● ACTIVITY: Find the line holding "contrats un délai" in the entries below. Give it again exactly, along with every line after it up to and including the line holding "de droit passage".

● RECORD SET:

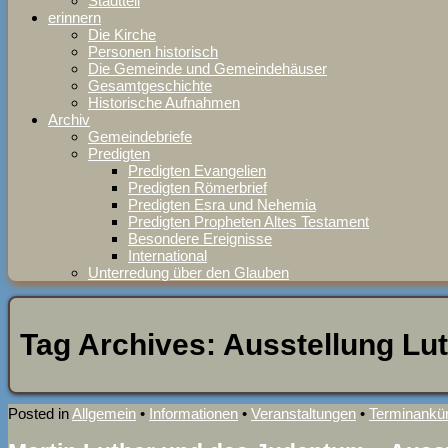
Stadtteil
erinnern
Die Kirche
Personen historisch
Die Gemeinde und Gemeindehäuser
Gesamtgeschichte
Historische Aufnahmen
Archiv
Gemeindebriefe
Predigten
Predigten Evangelien
Predigten Römerbrief
Predigten Esra und Nehemia
Predigten Propheten Altes Testament
Besondere Ereignisse
International
Unterredung über den Glauben
Tag Archives:
Ausstellung Lu
Posted in
Allgemein
•
Informationen
•
Veranstaltungen
•
Terminankün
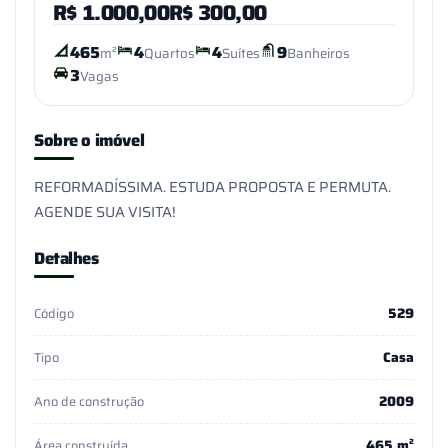
R$
1.000,00
R$
300,00
465
4
4
9
m²
Quartos
Suítes
Banheiros
3
Vagas
Sobre o imóvel
REFORMADÍSSIMA. ESTUDA PROPOSTA E PERMUTA.
AGENDE SUA VISITA!
Detalhes
529
Código
Casa
Tipo
2009
Ano de construção
465 m²
Área construída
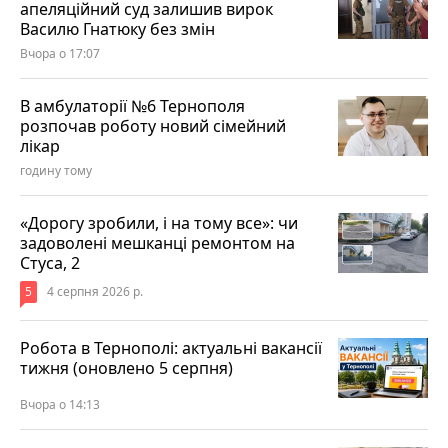
апеляційний суд залишив вирок
Василю Гнатюку без змін
Вчора о 17:07
В амбулаторії №6 Тернополя
розпочав роботу новий сімейний
лікар
годину тому
«Дорогу зробили, і на тому все»: чи
задоволені мешканці ремонтом на
Стуса, 2
5
4 серпня 2026 р.
Робота в Тернополі: актуальні вакансії
тижня (оновлено 5 серпня)
Вчора о 14:13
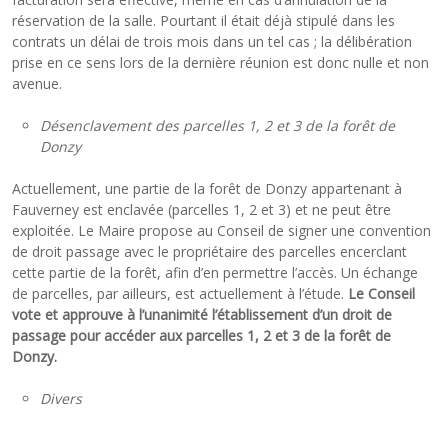
réservation de la salle. Pourtant il était déjà stipulé dans les
contrats un délai de trois mois dans un tel cas ; la délibération
prise en ce sens lors de la dernière réunion est donc nulle et non
avenue.
Désenclavement des parcelles 1, 2 et 3 de la forêt de
Donzy
Actuellement, une partie de la forêt de Donzy appartenant à
Fauverney est enclavée (parcelles 1, 2 et 3) et ne peut être
exploitée. Le Maire propose au Conseil de signer une convention
de droit passage avec le propriétaire des parcelles encerclant
cette partie de la forêt, afin d’en permettre l’accès. Un échange
de parcelles, par ailleurs, est actuellement à l’étude.
Le Conseil
vote et approuve à l’unanimité l’établissement d’un droit de
passage pour accéder aux parcelles 1, 2 et 3 de la forêt de
Donzy.
Divers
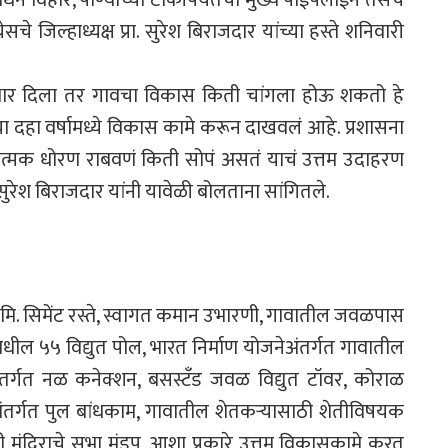
ेसचे जिल्हाध्यक्ष प्रा. सुरेश बिराजदार यांच्या हस्ते शनिवारी
कारभार दिला तर गावचा विकास किती चांगला होऊ शकतो हे
्या दहा वर्षामध्ये विकास कामे करून दाखवलं आहे. प्रशासना
त्मक धोरण राबवणं किती सोपं असतं याचं उत्तम उदाहरण
 सुरेश बिराजदार यांनी यावेळी बोलताना सांगितले.
ि.मि. सिमेंट रस्ते, स्वागत कमान उभारणी, गावातील जवळपास
धील ५५ विद्युत पोल, भारत निर्माण योजनेअंतर्गत गावातील
अंतर्गत नळ कनेक्शन, बसस्टँड जवळ विद्युत टॉवर, कोराळ
अंतर्गत पुल बांधकाम, गावातील शेतकऱ्यासाठी शेतीविषयक
ानी मंदिराचे सभा मंडप, आशा प्रकारे उत्तम विकासकामे करत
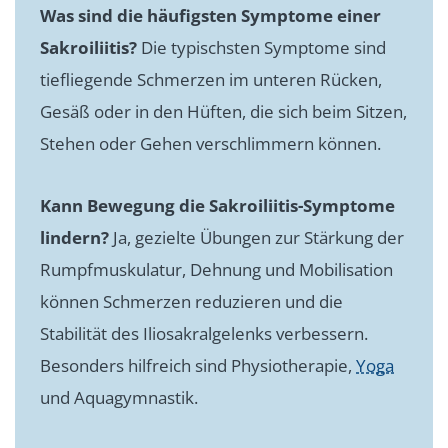
Was sind die häufigsten Symptome einer
Sakroiliitis?
Die typischsten Symptome sind
tiefliegende Schmerzen im unteren Rücken,
Gesäß oder in den Hüften, die sich beim Sitzen,
Stehen oder Gehen verschlimmern können.
Kann Bewegung die Sakroiliitis-Symptome
lindern?
Ja, gezielte Übungen zur Stärkung der
Rumpfmuskulatur, Dehnung und Mobilisation
können Schmerzen reduzieren und die
Stabilität des Iliosakralgelenks verbessern.
Besonders hilfreich sind Physiotherapie,
Yoga
und Aquagymnastik.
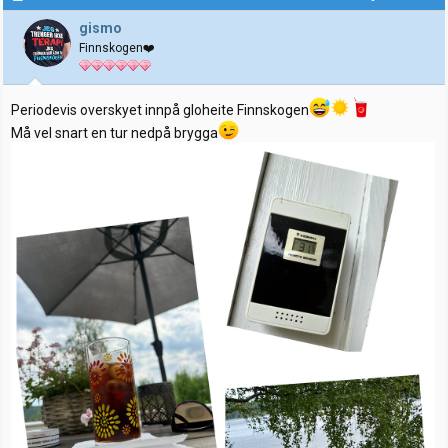
s
j
gismo
o
Finnskogen❤️
n
e
r
:
Periodevis overskyet innpå gloheite Finnskogen
Må vel snart en tur nedpå brygga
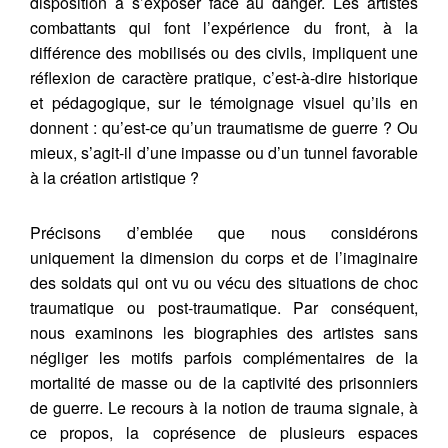
disposition à s’exposer face au danger. Les artistes
combattants qui font l’expérience du front, à la
différence des mobilisés ou des civils, impliquent une
réflexion de caractère pratique, c’est-à-dire historique
et pédagogique, sur le témoignage visuel qu’ils en
donnent : qu’est-ce qu’un traumatisme de guerre ? Ou
mieux, s’agit-il d’une impasse ou d’un tunnel favorable
à la création artistique ?
Précisons d’emblée que nous considérons
uniquement la dimension du corps et de l’imaginaire
des soldats qui ont vu ou vécu des situations de choc
traumatique ou post-traumatique. Par conséquent,
nous examinons les biographies des artistes sans
négliger les motifs parfois complémentaires de la
mortalité de masse ou de la captivité des prisonniers
de guerre. Le recours à la notion de trauma signale, à
ce propos, la coprésence de plusieurs espaces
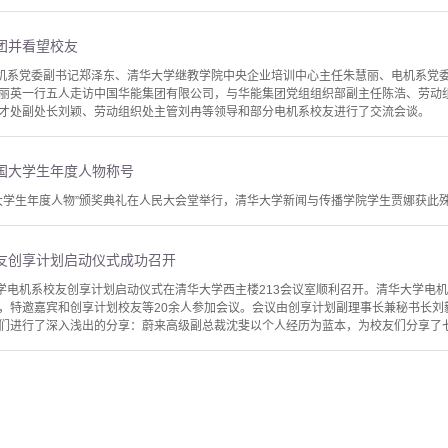
团并看望校友
电机系党委副书记郑泽东、清华大学继教学院中央企业培训中心主任朱慧丽、电机系党
丽英一行五人走访中国华能集团有限公司，与华能集团党组组织部副主任陈浩、劳动
才处副处长刘颖、劳动组织处主管刘冉等领导和部分电机系校友进行了交流会谈。
中国大学生年度人物称号
中国大学生年度人物”颁奖典礼在人民大会堂举行，清华大学新闻与传播学院学生贾娜获此
友创享计划启动仪式成功召开
大学电机系校友创享计划启动仪式在清华大学西主楼213会议室顺利召开。清华大学电
，特邀嘉宾和创享计划校友等20余人参加会议。会议由创享计划副理事长兼秘书长刘
们进行了深入浅出的分享：蔚来高级副总裁沈斐以个人经历为蓝本，为校友们分享了七大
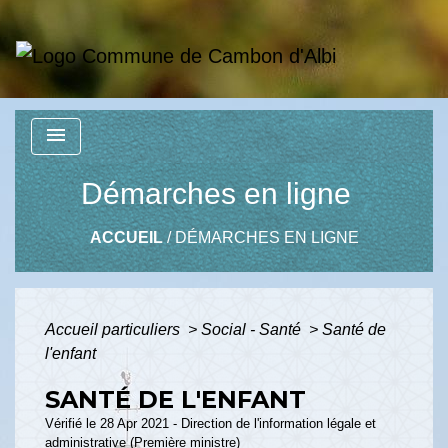
menu
Démarches en ligne
ACCUEIL
/
DÉMARCHES EN LIGNE
Accueil particuliers
>
Social - Santé
>
Santé de
l'enfant
SANTÉ DE L'ENFANT
Vérifié le 28 Apr 2021 - Direction de l'information légale et
administrative (Première ministre)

● SOLUTION TO THIS TASK:
contrats un délai de trois mois dans un tel cas ; la délibération
prise en ce sens lors de la dernière réunion est donc nulle et non
avenue.
Désenclavement des parcelles 1, 2 et 3 de la forêt de
Donzy
Actuellement, une partie de la forêt de Donzy appartenant à
Fauverney est enclavée (parcelles 1, 2 et 3) et ne peut être
exploitée. Le Maire propose au Conseil de signer une convention
de droit passage avec le propriétaire des parcelles encerclant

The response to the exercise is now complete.